Neuland betreten
Duderstadt erhält erste integrierte Gesamtschule Niedersachsens in kirchlicher Trägerschaft
Duderstadt (bph) „Es ist eine Zäsur in der langen Geschichte der St.-Ursula-Schule, aber vor allem eine Chance für einen neuen Aufbruch“: Mit diesen Worten hat Bischof Norbert Trelle am Donnerstag die erste integrierte Gesamtschule (IGS) in kirchlicher Trägerschaft in Niedersachsen eröffnet. Die St.-Ursula-Schule in Duderstadt war bisher eine Haupt- und Realschule des Bistums Hildesheim.

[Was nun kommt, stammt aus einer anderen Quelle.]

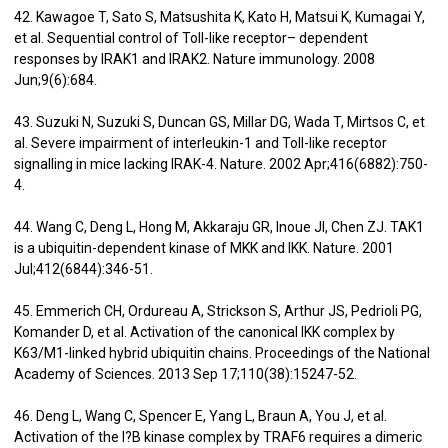
42. Kawagoe T, Sato S, Matsushita K, Kato H, Matsui K, Kumagai Y,
et al. Sequential control of Toll-like receptor– dependent
responses by IRAK1 and IRAK2. Nature immunology. 2008
Jun;9(6):684.
43. Suzuki N, Suzuki S, Duncan GS, Millar DG, Wada T, Mirtsos C, et
al. Severe impairment of interleukin-1 and Toll-like receptor
signalling in mice lacking IRAK-4. Nature. 2002 Apr;416(6882):750-
4.
44. Wang C, Deng L, Hong M, Akkaraju GR, Inoue JI, Chen ZJ. TAK1
is a ubiquitin-dependent kinase of MKK and IKK. Nature. 2001
Jul;412(6844):346-51.
45. Emmerich CH, Ordureau A, Strickson S, Arthur JS, Pedrioli PG,
Komander D, et al. Activation of the canonical IKK complex by
K63/M1-linked hybrid ubiquitin chains. Proceedings of the National
Academy of Sciences. 2013 Sep 17;110(38):15247-52.
46. Deng L, Wang C, Spencer E, Yang L, Braun A, You J, et al.
Activation of the I?B kinase complex by TRAF6 requires a dimeric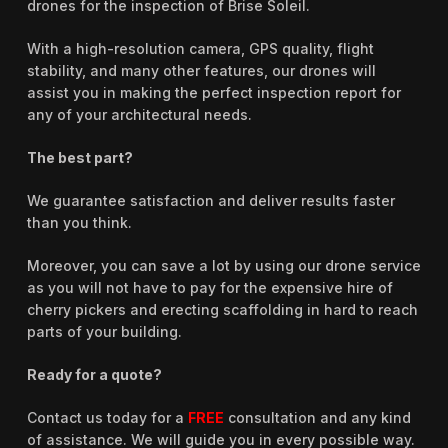
drones for the inspection of Brise Soleil.
With a high-resolution camera, GPS quality, flight
stability, and many other features, our drones will
assist you in making the perfect inspection report for
any of your architectural needs.
The best part?
We guarantee satisfaction and deliver results faster
than you think.
Moreover, you can save a lot by using our drone service
as you will not have to pay for the expensive hire of
cherry pickers and erecting scaffolding in hard to reach
parts of your building.
Ready for a quote?
Contact us today for a
FREE
consultation and any kind
of assistance. We will guide you in every possible way.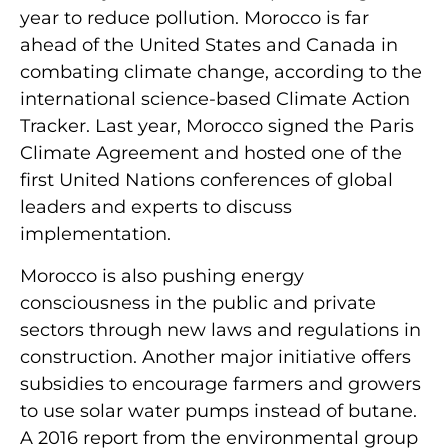
year to reduce pollution. Morocco is far
ahead of the United States and Canada in
combating climate change, according to the
international science-based Climate Action
Tracker. Last year, Morocco signed the Paris
Climate Agreement and hosted one of the
first United Nations conferences of global
leaders and experts to discuss
implementation.
Morocco is also pushing energy
consciousness in the public and private
sectors through new laws and regulations in
construction. Another major initiative offers
subsidies to encourage farmers and growers
to use solar water pumps instead of butane.
A 2016 report from the environmental group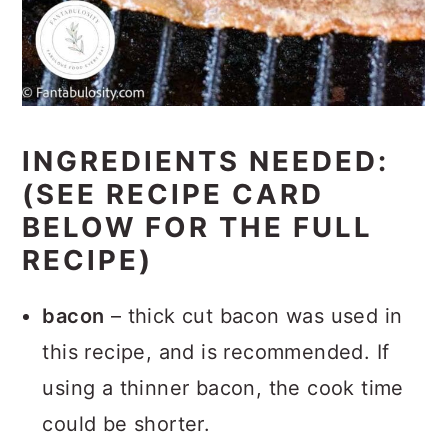
INGREDIENTS NEEDED:
(SEE RECIPE CARD
BELOW FOR THE FULL
RECIPE)
bacon
– thick cut bacon was used in
this recipe, and is recommended. If
using a thinner bacon, the cook time
could be shorter.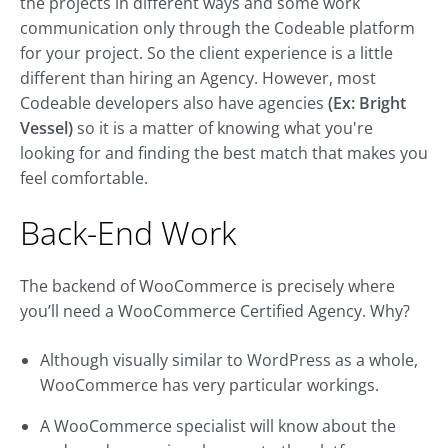
the projects in different ways and some work
communication only through the Codeable platform
for your project. So the client experience is a little
different than hiring an Agency. However, most
Codeable developers also have agencies
(Ex: Bright
Vessel)
so it is a matter of knowing what you're
looking for and finding the best match that makes you
feel comfortable.
Back-End Work
The backend of WooCommerce is precisely where
you’ll need a WooCommerce Certified Agency. Why?
Although visually similar to WordPress as a whole,
WooCommerce has very particular workings.
A WooCommerce specialist will know about the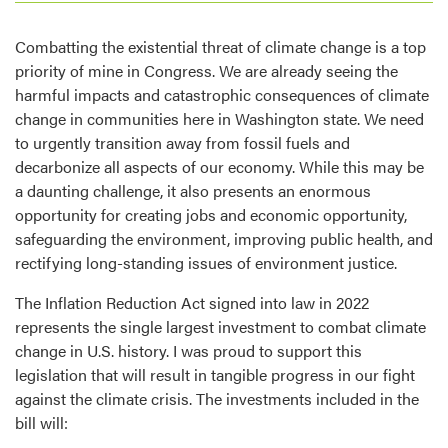
Combatting the existential threat of climate change is a top
priority of mine in Congress. We are already seeing the
harmful impacts and catastrophic consequences of climate
change in communities here in Washington state. We need
to urgently transition away from fossil fuels and
decarbonize all aspects of our economy. While this may be
a daunting challenge, it also presents an enormous
opportunity for creating jobs and economic opportunity,
safeguarding the environment, improving public health, and
rectifying long-standing issues of environment justice.
The Inflation Reduction Act signed into law in 2022
represents the single largest investment to combat climate
change in U.S. history. I was proud to support this
legislation that will result in tangible progress in our fight
against the climate crisis. The investments included in the
bill will: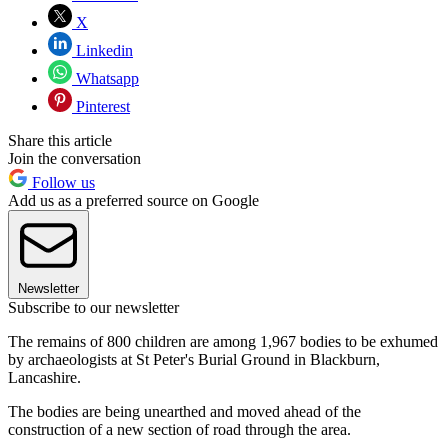
X
Linkedin
Whatsapp
Pinterest
Share this article
Join the conversation
Follow us
Add us as a preferred source on Google
Newsletter
Subscribe to our newsletter
The remains of 800 children are among 1,967 bodies to be exhumed
by archaeologists at St Peter's Burial Ground in Blackburn,
Lancashire.
The bodies are being unearthed and moved ahead of the
construction of a new section of road through the area.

„Wir wollen das Modelle einer integrierten Gesamtschule mit kirchlichen Inhalten füllen – ganz ohne ideologische Scheuklappen “, betonte Bischof Trelle. Dadurch gewinne die neue IGS ein besonderes Profil. Und sie könne ihre erfolgreiche pädagogische Arbeit, vor allem die individuelle Förderung der Schüler, mit noch umfassenderen Möglichkeiten fortsetzen: „Wir wollen Kinder und Jugendliche befähigen, den gesellschaftlichen Wandel mitzugestalten. Dazu ist eine gute, umfassende Bildung unerlässlich“, hob Bischof Trelle hervor: „Die soziale Atmosphäre, das Kümmern um die Anliegen eines jeden Schülers ist ein besonders Merkmal unserer katholischen Schulen – in diesem Sinne wollen wir auch unsere erste Gesamtschule gestalten.“
Mit 102 Schüler in vier Klassen habe vor zwei Wochen der Unterricht bekommen, sagte Schulleiter Ingo Bickel: „Die Eltern haben uns mit der Anmeldung ihrer Kinder einen großen Vertrauensvorschuss gegeben – in diesem Sinne müssen wir jetzt die St.-Ursula-Schule weiterentwickeln.“ Bickel verwies auf noch zu verwirklichende Bauvorhaben. Eine neue Mensa müsse für den Ganztagsbetrieb gebaut und die Turnhalle saniert werden: „Während andere von der Wichtigkeit von Bildung reden, setzt das Bistum Hildesheim in Duderstadt ein deutliches Zeichen – auch durch finanziellen Einsatz in Gebäude und Arbeitsplätze.“
Dr. Jörg-Dieter Wächter erinnerte an die lange Vorgeschichte der neuen Gesamtschule. Mit der Abschaffung der Orientierungsstufe im Jahr 2004 sei die Schülerzahl an der St.-Ursula-Schule schlagartig um 40 Prozent gesunken. Zu diesem Zeitpunkt lief der Lehrbetrieb als Hauptschule mit Orientierungsstufe. Zwar wurde dem Bistum in Verhandlungen mit dem Land Niedersachsen zugesagt, als Ausgleich einen Realschul- und einen Gymnasialzweig zu errichten. Der Kreistag jedoch stimmte nur einem einzügigen Realschulzweig zu. Doch als im Jahr 2008 die Landesregierung die Regelungen für Gesamtschulen lockerte, eröffneten sich neue Möglichkeiten für die St.-Ursula-Schule.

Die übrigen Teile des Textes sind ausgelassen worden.